Business World

Peso drops as markets shrug off Trump

- Janine Marie D. Soliman

THE PESO weakened anew against the dollar on Tuesday as the greenback recovered after negative sentiment over political noise in the United States, particular­ly over the Trump administra­tion’s failure to pass its healthcare reform bill, subsided.

The local currency closed at P50.18 versus the greenback yesterday, six centavos lower from its P50.12 per dollar close during Monday’s session.

The peso opened the foreign exchange market at P50.16 versus the foreign currency, while its worst showing for he day was at P50.205 per dollar. The local currency’s peak was seen at P50.15 against the greenback.

Dollars traded on Tuesday declined to $393.4 million from the $497.2 million that changed hands the previous session.

Traders said the dollar recovered against a basket of currencies yesterday after market players moved on from US President Donald J. Trump’s administra­tion’s inability to gain enough support for his flagship healthcare bill, which was one of his major campaign promises.

“The peso depreciate­d slightly today as investors started to shrug off the negative sentiment brought about by the Trump administra­tion’s failure to pass its healthcare reform bill,” one trader said in an e-mail yesterday.

Another trader said, “Markets are not on a risk- on sentiment as they tried to set aside what happened in the US last Friday regarding the healthcare bill so the dollar recovered…There was better risk appetite from people so we bought the dollar.”

Reuters reported that global markets appeared to have set aside the Mr. Trump’s first major legislativ­e setback, with investors now having tentative hopes for the president’s fiscal plans.

“Affirmatio­ns from Federal Reserve officials of more US rate hikes this year might have also prompted investors to drop the peso and buy more dollars,” one trader noted.

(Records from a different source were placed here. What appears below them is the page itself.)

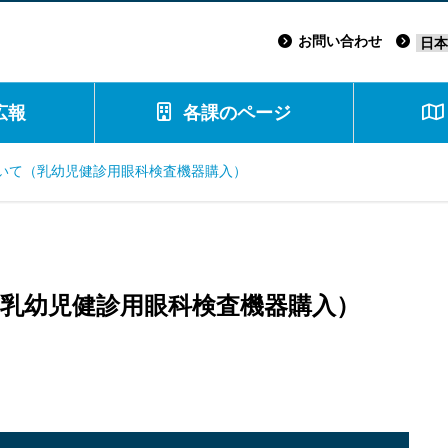
お問い合わせ
広報
各課のページ
いて（乳幼児健診用眼科検査機器購入）
乳幼児健診用眼科検査機器購入）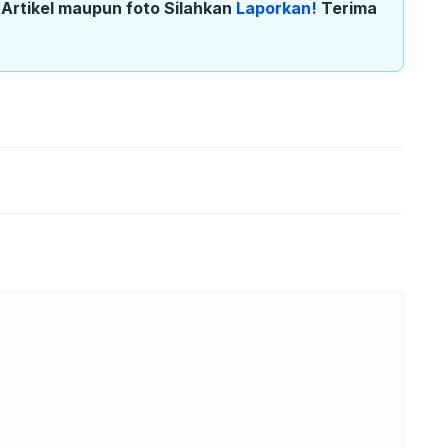
k Artikel maupun foto Silahkan
Laporkan!
Terima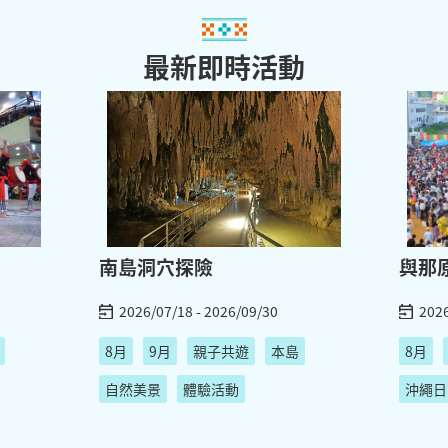
最新即時活動
南島洞穴探險
與那
2026/07/18 - 2026/09/30
2026
8月
9月
親子共遊
本島
8月
自然美景
體驗活動
沖繩日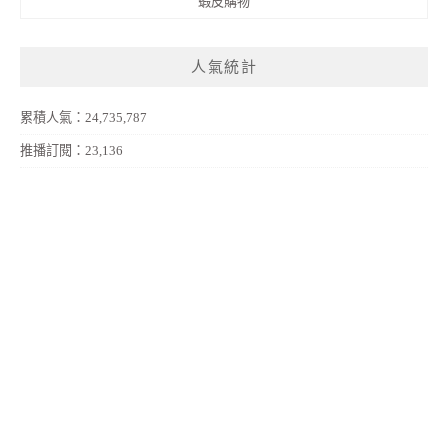
蝦皮購物
人氣統計
累積人氣：24,735,787
推播訂閱：23,136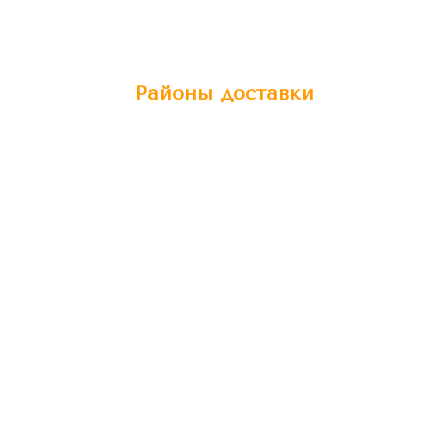
Районы доставки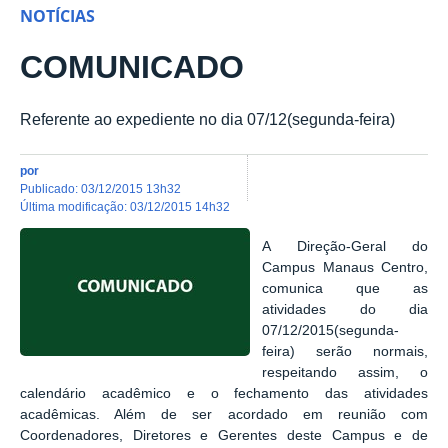
NOTÍCIAS
COMUNICADO
Referente ao expediente no dia 07/12(segunda-feira)
por
publicado
:
03/12/2015 13h32
última modificação
:
03/12/2015 14h32
A Direção-Geral do
Campus Manaus Centro,
comunica que as
atividades do dia
07/12/2015(segunda-
feira) serão normais,
respeitando assim, o
calendário acadêmico e o fechamento das atividades
acadêmicas. Além de ser acordado em reunião com
Coordenadores, Diretores e Gerentes deste Campus e de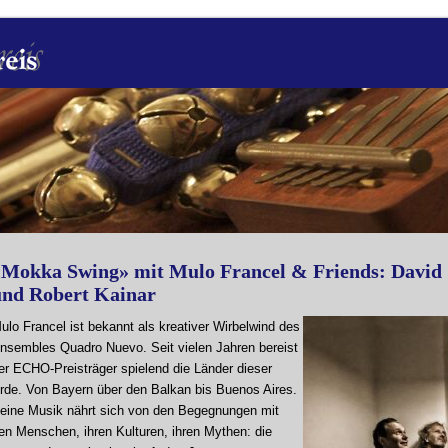
«Mokka Swing» mit Mulo Francel & Friends: David 
und Robert Kainar
ulo Francel ist bekannt als kreativer Wirbelwind des
nsembles Quadro Nuevo. Seit vielen Jahren bereist
er ECHO-Preisträger spielend die Länder dieser
rde. Von Bayern über den Balkan bis Buenos Aires.
eine Musik nährt sich von den Begegnungen mit
en Menschen, ihren Kulturen, ihren Mythen: die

Dallas Fed President Robert Kaplan spoke on Monday and announced his support for more interest rate increases by the US central bank should the US economy continue to expand by 2.25% this year and even hit the Fed’s target of full employment and inflation clocking in at 2%.

The other trader said, “Although the dollar was higher, the pair was still subdued and it was still in a tight range. Market jitters have died down over what happened on Friday — that’s why equity markets recovered.”

For Wednesday, both traders said peso may play between P50.10 and P50.30 against the dollar.

“Despite likely balanced speeches from various US policymake­rs, the peso might again show a slight downward bias due to month- end dollar demand,” one trader noted.

Most emerging Asian currencies on Tuesday fell from multimonth highs the previous day as the dollar gained back a bit of strength and traders took profits on regional units.

Technical indicators such as the Relative Strength Index showed the Taiwan dollar, the Indian rupee and the Thai baht are in the overbought zone and a few other currencies near that zone.